Networking {networking-limitations}

Windows Container Networking differs in some important ways from Linux networking. The Microsoft documentation for Windows Container Networking contains additional details and background.

The Windows host networking service and virtual switch implement namespacing and can create virtual NICs as needed for a pod or container. However, many configurations such as DNS, routes, and metrics are stored in the Windows registry database rather than /etc/... files as they are on Linux. The Windows registry for the container is separate from that of the host, so concepts like mapping /etc/resolv.conf from the host into a container don't have the same effect they would on Linux. These must be configured using Windows APIs run in the context of that container. Therefore CNI implementations need to call the HNS instead of relying on file mappings to pass network details into the pod or container.

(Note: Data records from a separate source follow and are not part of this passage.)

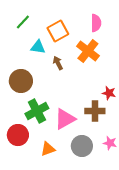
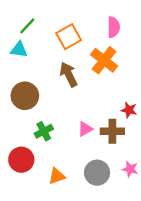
cyan triangle: (38, 47) -> (19, 50), moved
brown arrow: (58, 63) -> (69, 74), size x1.5
green cross: (37, 111) -> (44, 131), size x0.7
pink triangle: (65, 119) -> (85, 129), moved, size x0.6

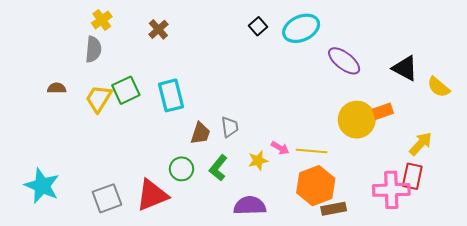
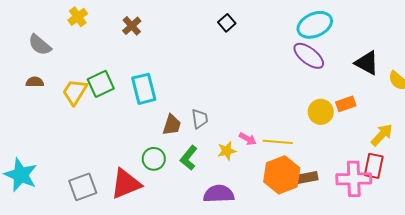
cyan ellipse: (301, 28) -> (315, 25), moved
gray semicircle: (93, 49) -> (40, 45), moved, turned 125
yellow circle: (357, 120) -> (321, 112), size x0.7
brown rectangle: (334, 209) -> (306, 178), moved

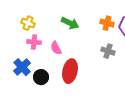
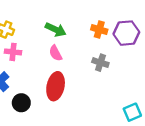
pink semicircle: (56, 48) -> (56, 53), moved
black circle: (41, 77) -> (21, 103), moved

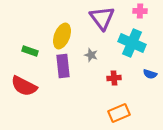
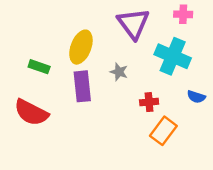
orange rectangle: (119, 113) -> (163, 131), moved, turned -30

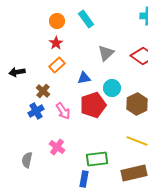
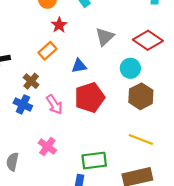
red star: (56, 43) -> (59, 25), moved
cyan circle: (112, 88) -> (130, 68), moved
blue cross: (36, 111) -> (23, 104), turned -35

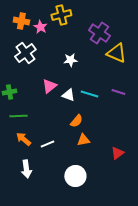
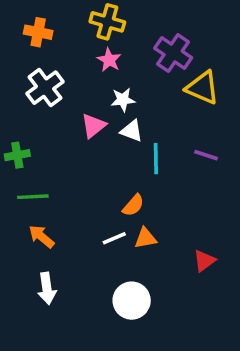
yellow cross: (61, 15) -> (107, 22), turned 30
pink star: (40, 27) -> (109, 60), moved
pink triangle: (49, 86) -> (93, 126), moved
cyan line: (89, 94) -> (156, 159), turned 72
white triangle: (68, 95) -> (132, 131), moved
white line: (47, 144) -> (114, 238), moved

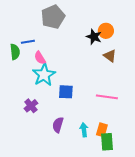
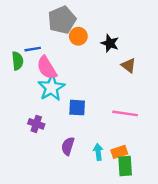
orange circle: (106, 31) -> (78, 36), moved
pink semicircle: (40, 58) -> (47, 68), size x1.5
purple cross: (31, 106) -> (36, 124), turned -32
orange rectangle: (102, 130) -> (119, 152), turned 56

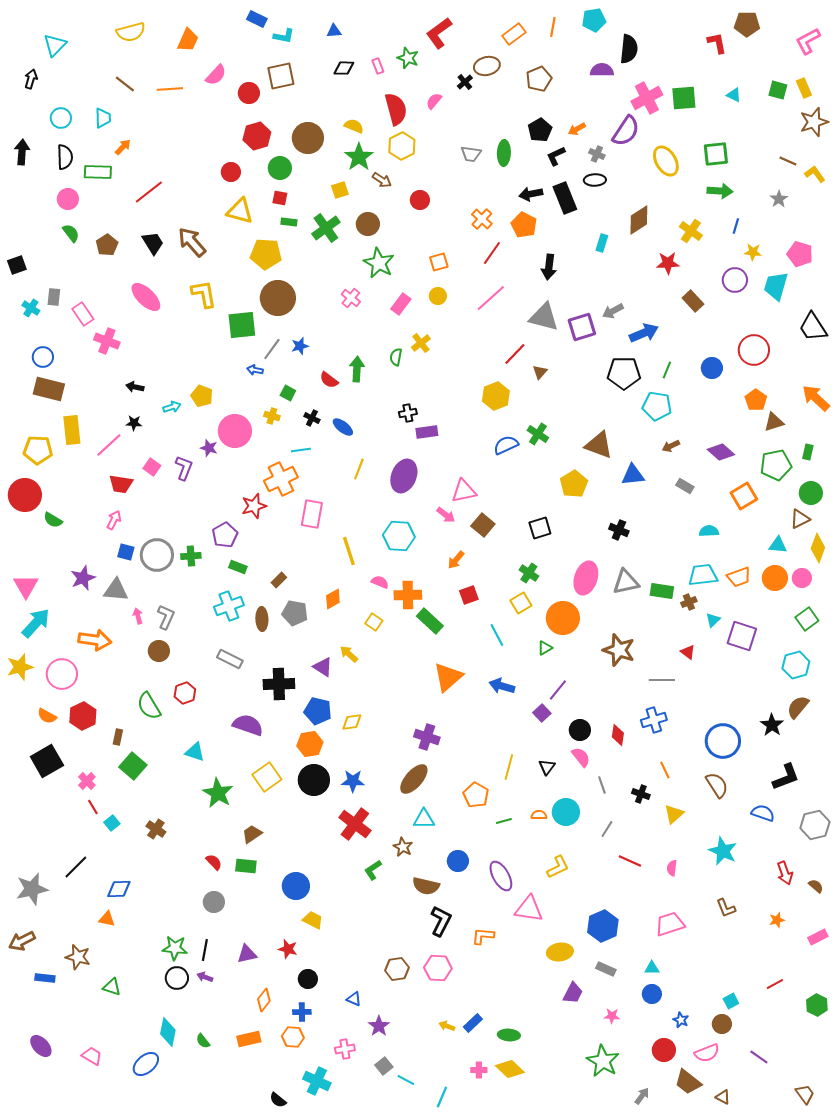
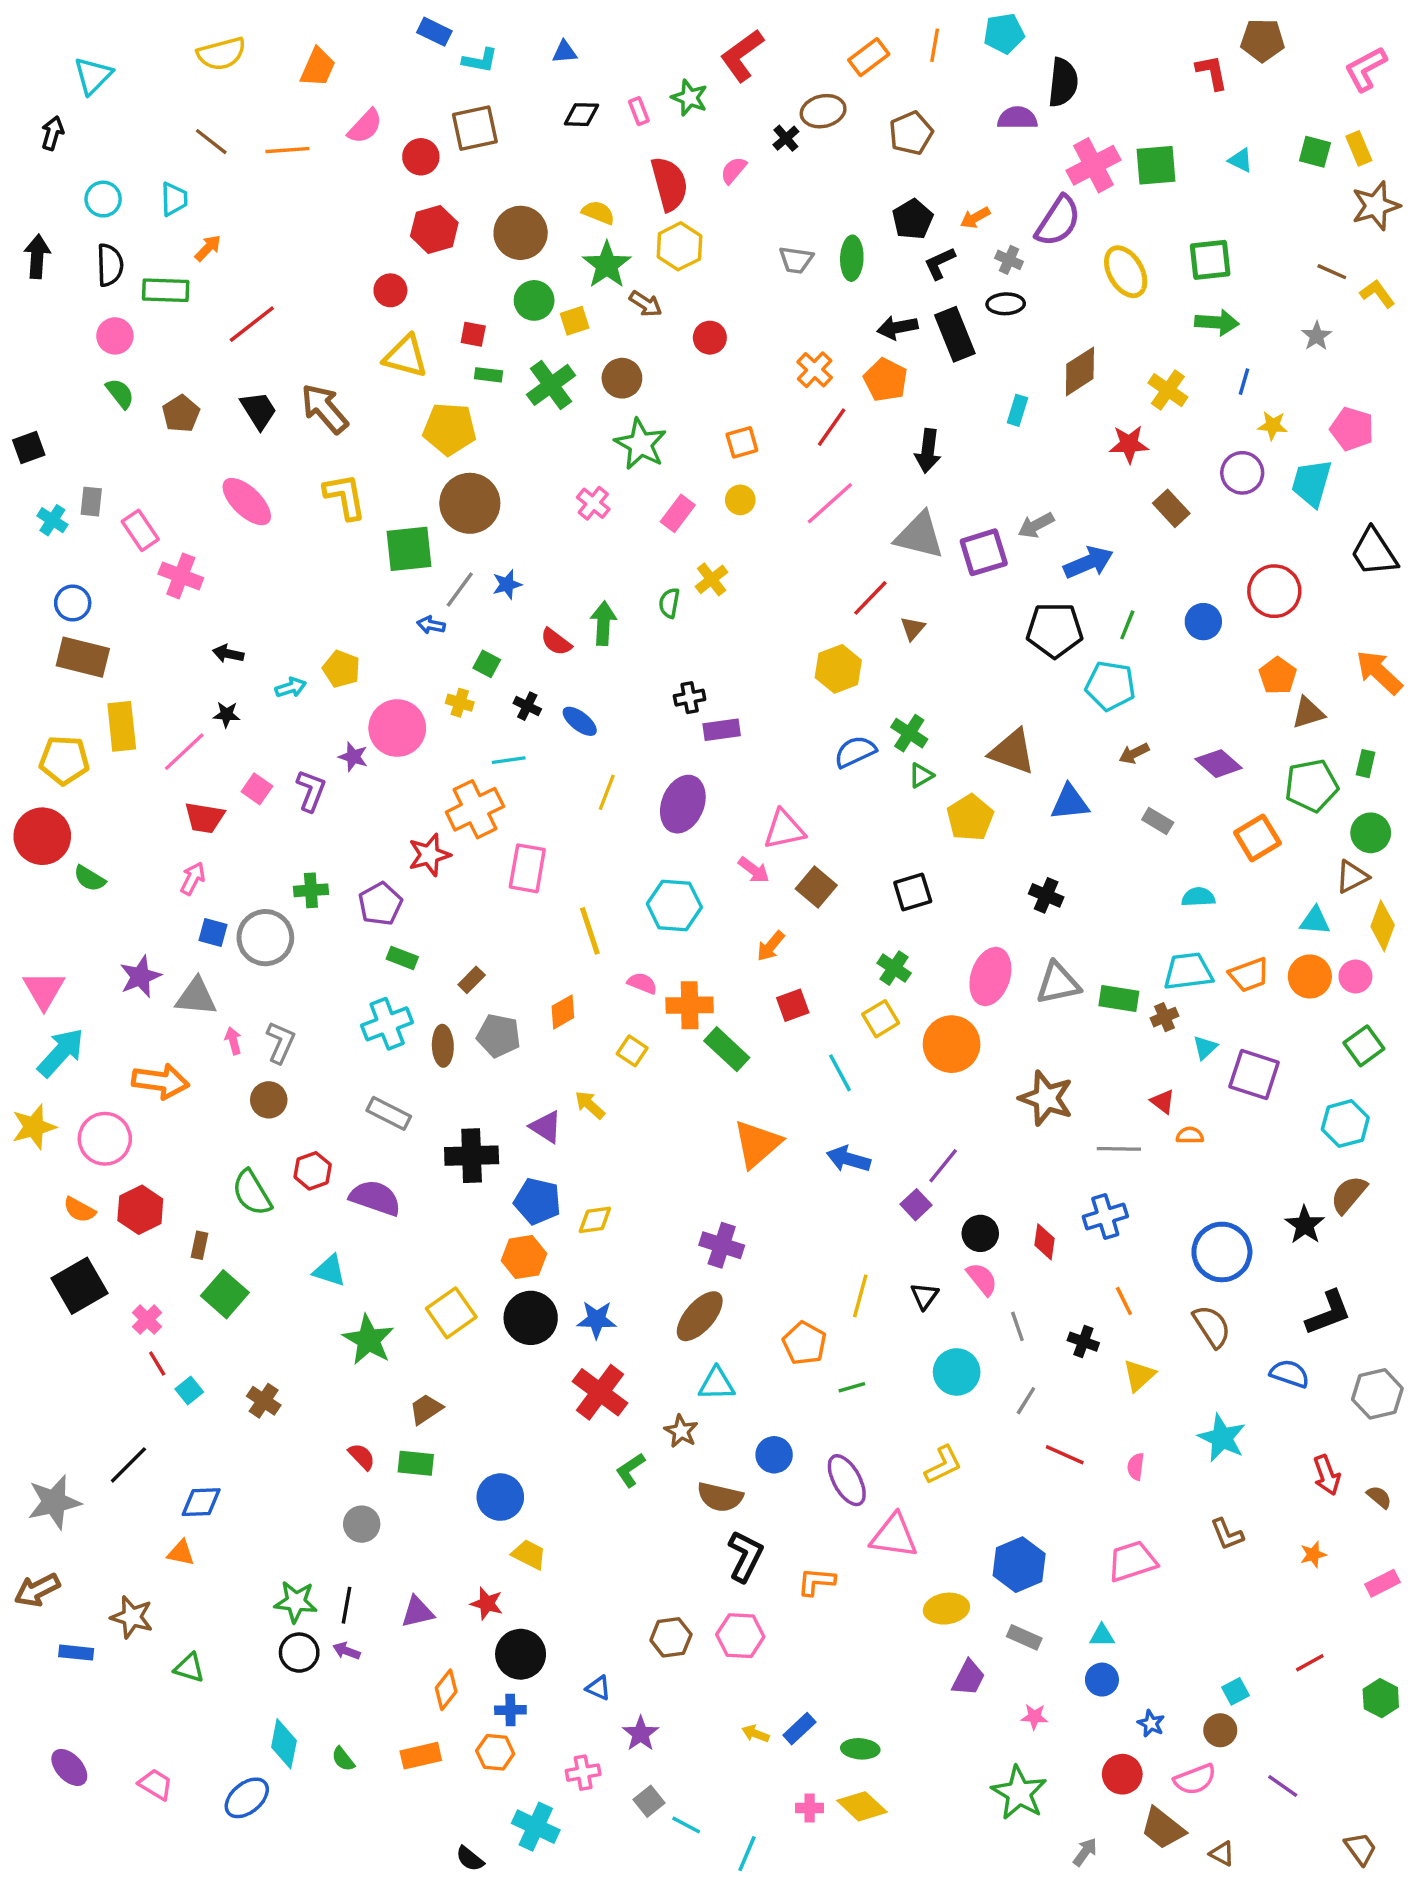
green circle: (280, 168) -> (534, 300), moved
green cross: (191, 556) -> (311, 890), moved
green triangle: (545, 648) -> (921, 775), moved
purple semicircle: (248, 725) -> (375, 1198), moved
orange semicircle: (539, 815) -> (1190, 1135), moved
black circle: (308, 979) -> (521, 1654), size x1.5

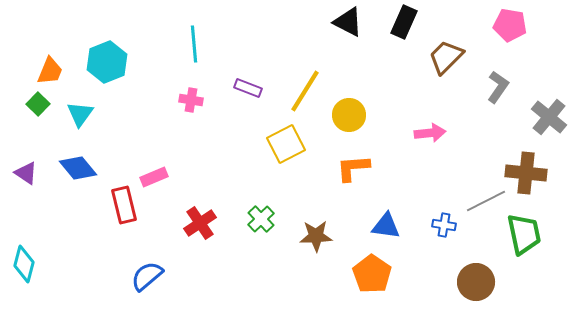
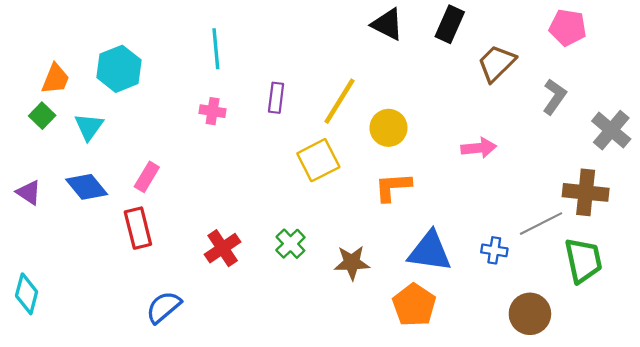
purple rectangle: (248, 88) -> (276, 98), turned 76
pink rectangle: (154, 177) -> (147, 177), moved, turned -36
blue triangle: (386, 226) -> (430, 251), size x1.4

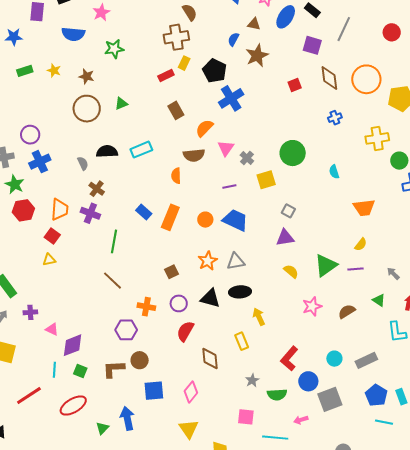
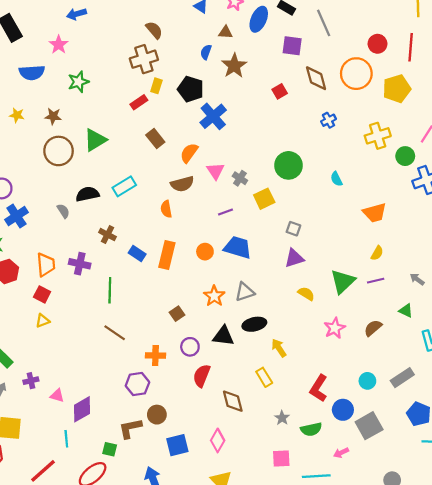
gray line: (344, 29) -> (324, 23), turned -40
red circle: (392, 32) -> (378, 44), moved
green triangle: (121, 104) -> (95, 140), size x1.6
brown cross: (97, 189) -> (107, 235), moved
green square: (80, 371) -> (110, 449), moved

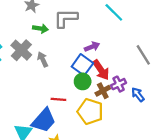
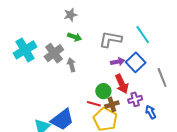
gray L-shape: (66, 18) -> (111, 39), moved
blue square: (82, 65) -> (136, 62), moved
brown cross: (103, 91) -> (112, 104), moved
red line: (58, 99) -> (94, 104), moved

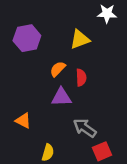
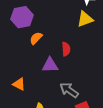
yellow triangle: (80, 39) -> (85, 19), moved
orange semicircle: (58, 69) -> (36, 38), moved

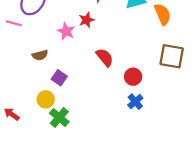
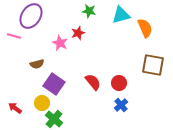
red semicircle: (105, 57) -> (93, 82), moved
purple square: (59, 78) -> (54, 84), size x1.5
red arrow: (12, 114) -> (15, 108), moved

The following networking functionality is not supported on Windows nodes

  • Host networking mode is not available for Windows pods
  • Local NodePort access from the node itself fails (works for other nodes or external clients)
  • Accessing service VIPs from nodes will be available with a future release of Windows Server
  • A single service can only support up to 64 backend pods / unique destination IPs
  • Overlay networking support in kube-proxy is an alpha release. In addition, it requires KB4482887 to be installed on Windows Server 2019
  • Local Traffic Policy and DSR mode
  • Windows containers connected to l2bridge, l2tunnel, or overlay networks do not support communicating over the IPv6 stack. There is outstanding Windows platform work required to enable these network drivers to consume IPv6 addresses and subsequent Kubernetes work in kubelet, kube-proxy, and CNI plugins.
  • Outbound communication using the ICMP protocol via the win-overlay, win-bridge, and Azure-CNI plugin. Specifically, the Windows data plane (VFP) doesn't support ICMP packet transpositions. This means:
    • ICMP packets directed to destinations within the same network (e.g. pod to pod communication via ping) work as expected and without any limitations
    • TCP/UDP packets work as expected and without any limitations
    • ICMP packets directed to pass through a remote network (e.g. pod to external internet communication via ping) cannot be transposed and thus will not be routed back to their source
    • Since TCP/UDP packets can still be transposed, one can substitute ping <destination> with curl <destination> to be able to debug connectivity to the outside world.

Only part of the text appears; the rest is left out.